July 30, 2009

  • The Wicker Picker Upper

    Last Saturday I felt lazy, so  I wandered across the street to have coffee with the neighbors who were in the midst of a garage sale.  They had it all:  baby stuff, quilts, old shoes, lamps without shades, more baby stuff,  and a whole lotta wicker goin' on. 

     
    Personally, I never understood America's fascination with wicker;  it's too darn stiff and I never got used to that godawful crunch sound every time I sit in a wicker chair (furniture shouldn't be "extra crispy").  Other people like wicker, however.  In fact, the neighbor-lady up the road LOVES wicker.  When she pulled up to the driveway in her SUV, I saw her eyes lit up.  She was gazing upon the wicker that dreams are made of:  A giant "Morticia Addams" chair and a bench to go along with it.  The price?  Twenty bucks, but since she was a neighbor an' all, she got the whole kit-and-kaboodle for two.
     
    Then came the dilemma.
     
    She couldn't fit her newly-purchased wicker in her SUV.  That's when Good Samaritan Me stepped up.   Feeling right neighborly, I announced, "No problem!  Let me carry them over to your house for you."   The neighbor-lady smiled, "You will?  That's great!  And listen, you don't even have to come up the road.  Bring it through the woods.  Just cut through that yard and find the path and then go across the field and you'll find my backyard."  Then she peeled out, leaving me in a cloud of SUV dust.
     
    So there I was, grappling with two giant pieces of wicker with loose wicker-sticks jutting out at dangerous angles, finding their way into my sensitive body parts.  As I cut through someone's yard I couldn't help but notice the big chain link fence with the words BEWARE OF DOG prominently displayed.  Deciding not to test the validity of the sign, I took an even firmer grip of the wicker and moved even faster. 
     
    Navigating this unwieldy crap through the dense forest, I began to feel a bit like an Appalachian (if Appalachians had wicker).  Branches were smacking me in the face, almost knocking my glasses off.  Briars and potential poison-ivy abounded.  There were random pieces of wood lying around, full of nails and tetanus.  I narrowly missed a few sinkholes.  I wondered if I would arrive alive.  
     
    Finally, there was a clearing.  It was the neighbor-lady's house.  I made it, and with only a few cuts and a pair of muddy sneakers.  
     
    The neighbor-lady happily snatched the wicker from my hands and rewarded me for my efforts by giving me a large unmarked bag of tortilla chips (which is why the wicker couldn't fit in the SUV in the first place; there were four giant crates of unmarked tortilla chips in the back).  In the olden days I would have been given a plucked chicken or a freshly baked pie, but these are different times, my friend.  All I got was a large unmarked bag of tortilla chips. 
     
    Anybody got salsa?

                                                                                                  ---- Ed Kaz

Comments (7)

  • I haven't had wicker furniture since 1977 when I went to work in the morning, a wicker chair in the apartment, and came home that evening, the wicker chair conspicuously absent, wicker detritus in small piles in the 1977 orange shag carpet and a contented look on the dog's face. 

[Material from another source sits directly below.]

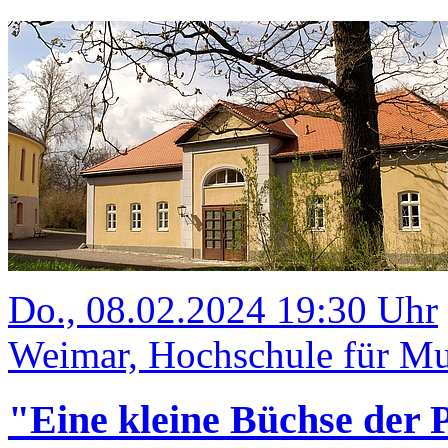
Do., 08.02.2024 19:30 Uhr
Weimar, Hochschule für Mus
"Eine kleine Büchse der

  • I don't like crunchy furniture either - but you were a good, brave and mighty neighbor lol

  • you can't make this stuff up - well, YOU could.. but i believe it...

  • that is a good "real story" and at least you got something for your good deed -remember the saying "no good deed goes unpunished"

  • And you had something to bribe the beware-worthy dog with, as the lady did not think to offer you a ride home.

  • Aren't you the good neighbor! What I'm trying to figure out thought is what kind of party she is planning with 4 cases of chips?

  • Wicker.  It's not just for breakfast anymore.